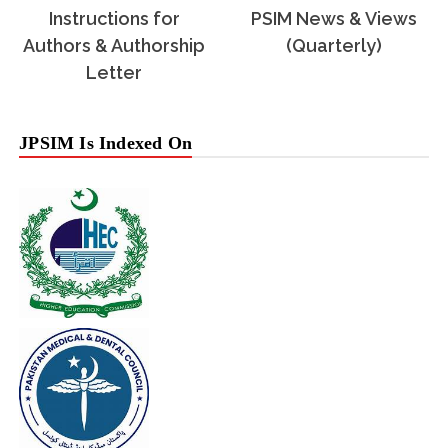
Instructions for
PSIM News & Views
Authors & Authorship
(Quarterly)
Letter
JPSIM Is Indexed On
- - -
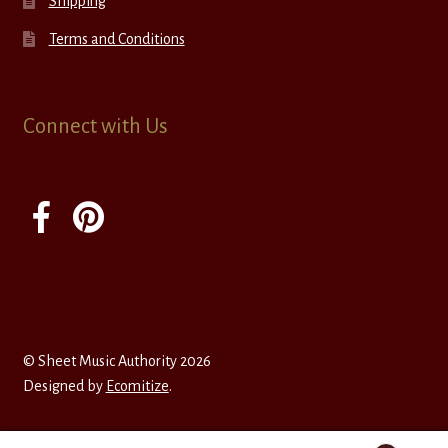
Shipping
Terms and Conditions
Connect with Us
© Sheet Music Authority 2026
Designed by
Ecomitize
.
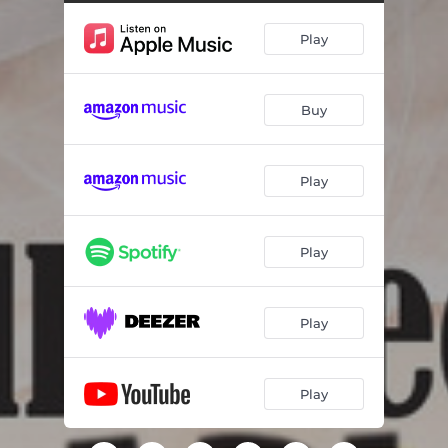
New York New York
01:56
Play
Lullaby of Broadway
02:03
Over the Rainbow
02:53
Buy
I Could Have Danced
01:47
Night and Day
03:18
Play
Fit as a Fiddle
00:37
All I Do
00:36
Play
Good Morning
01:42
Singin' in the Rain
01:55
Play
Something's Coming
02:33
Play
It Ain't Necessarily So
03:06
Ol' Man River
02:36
- - -
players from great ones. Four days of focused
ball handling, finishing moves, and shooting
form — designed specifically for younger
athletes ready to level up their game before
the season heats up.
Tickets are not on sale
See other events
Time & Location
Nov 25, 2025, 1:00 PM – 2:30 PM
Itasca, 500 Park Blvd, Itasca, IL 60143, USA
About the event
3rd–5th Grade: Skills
- - -
◆ **WHAT IS NEEDED**:
The required output is every line above from the one with "Instructions for" down to the one with "JPSIM Is Indexed On", restated word for word, ends included.

◆ **REPLY**:
Instructions for
PSIM News & Views
Authors & Authorship
(Quarterly)
Letter
JPSIM Is Indexed On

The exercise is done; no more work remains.